Voicing “Angels”: Conveying Musical Experience at Windham Tolland 4-H Camp

On one particularly hot week this past July during the two-week stretch of time I planned to spend at Windham Tolland 4-H Camp, Connecticut experienced a series of hot, muggy, and exhausting days. A storm was scheduled to roll in and, accordingly, rest hour was extended to protect the campers in case of thunder or lightning. Lightning indeed struck, and not just from the sky. Since Heather (the camp director) was in need of some much-deserved rest, her sister J (short for Jessica) was in charge. J is incredibly good with campers and adults alike. She knows how to keep people occupied, calm, and happy, regardless of their age. Which is why you can imagine my mild panic when she left Adam (another counselor) and I with fifty or so day-campers in the sports room while she managed the overnighters as the storm was passing.  Thunder was booming, lights were flickering, children were dispersing, and plastic beads were flying. I was desperately trying to reconnect a DVD player to sedate the children with mindless entertainment while Adam was on a walkie-talkie insisting that we needed immediate assistance. Fortunately, it all ended well. In response to my accusation that J had left us for hours to fend for ourselves, J maintained that she was only gone for half an hour.
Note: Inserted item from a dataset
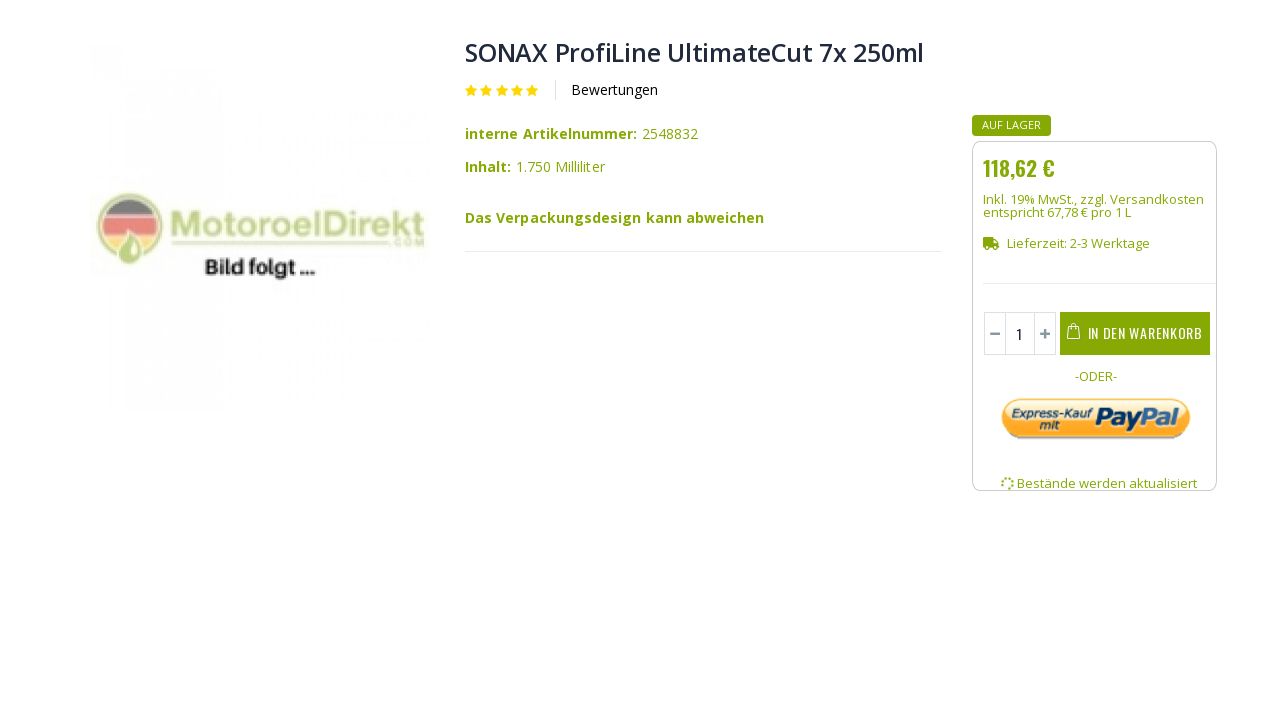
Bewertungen (614, 89)
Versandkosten (1157, 199)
So the storm hit, as did the chaos of 150 panic-stricken and/or excited campers. When the storm lifted, leaving the trees dense with fresh water and the ground heavily saturated with the much-needed sustenance, camp was as alive as ever. The extended rest and the excitement of the storm exploded in the voices of campers eager to tell one another what they did during the extended cabin time. Dinner was buzzing with conversations, songs, and the occasional spirit chant or rhythmic fist pounding over a meal of chicken Parmesan and spaghetti. Following dinner was another lively activity requiring campers to run around the campgrounds from station to station, meeting challenges and completing tasks.

I tell this story for one purpose: to juxtapose it against the highly unlikely occurrence that follows every evening program in the middle of a noisy camp settled in an otherwise lonely woods. Camp is a bustle all day, writhing with movement and bursting with sound. But at this one moment all campers cross arms and join hands, forming a ring. Not another soul wanders the grounds, swims in the lake, or searches for chocolate milk in the dining hall freezers. All energy comes to this one place, and for one moment, there is silence. Then the first voice begins the evening song “Angels” and the other campers timidly and softly sing along. This evening moment is a time of calm, of quiet, of reflection and introspection. The circle gently sways from side to side. Camper shoulders brush the waists of counselors as they collectively sing:


All night, all day, angels watchin’ over me, my Lord.
All night, all day, angels watchin’ over me.

Now I lay me down to sleep,
Oh Lord, the Angels watchin’ over me, my Lord.
Pray the Lord my soul to keep,
Angels watchin’ over me.

All night, all day, angels watchin’ over me, my Lord.
All night, all day, angels watchin’ over me.

If I die before I wake,
oh Lord, the angels watchin’ over me, my Lord.
Praise the Lord my soul to take,
Angels watchin’ over me.

All night, all day, angels watchin’ over me, my Lord.
All night, all day, angels watchin’ over me.

Day is done, gone the sun,
From the lakes, from the hills, from the sky.
All is well, safely rest. God is nigh.

(Spoken by individuals over humming of the melody:)
I pledge my head to clearer thinking,
my heart to greater loyalty,
my hands to larger service,
and my health to better living.
For my club, my community,
My country, and my world.



And the precious delicacy of the moment is shattered by a cacophony of young voices shouting in search of their counselors, of staff members trying to assemble their kids, of teen leaders looking for instructions for their evening training, of sneezes that had been held in until the end of the song, itches that needed immediate attention and thorough scratching. The exquisite moment collapses into a whirlwind of movement and noise that typifies the camp environment.

Soon the outdoor amphitheater was empty. All that was left was the late mist hovering after the day’s storm, the echoes of voices running through the camp grounds, and the memory of a moment when everything stopped and 150 otherwise rambunctious, boisterous kids sincerely pledged themselves to the 4-H ideals and sang about the evening angels.

Storytelling (a well-known camp tradition and crucial factor in the transmission of cultural memory at camp) seems appropriate to represent my musical camp experiences. However, smoothly merging narratives (like the one in this post) with theory in a way that satisfies standards of academic writing is a difficult task. Now as the time of grant paper writing is upon me, I face a battle between my roles as both ethnomusicologist and WT4H camper. I struggle to form a mode of presentation that conveys the zany and surprisingly emotive character of “camp-ness” and of the child psyche in an academic way. As a budding scholar, one with little fieldwork experience and an artistic impression of the world, I now find myself in a pickle. How to unite two entities that seem so dissimilar? For this reason, I am humbled by my first fieldwork experience. Though the inexplicable depth and beauty of camp have presented a stylistic challenge, I am excited to explore some creative ethnographic approaches.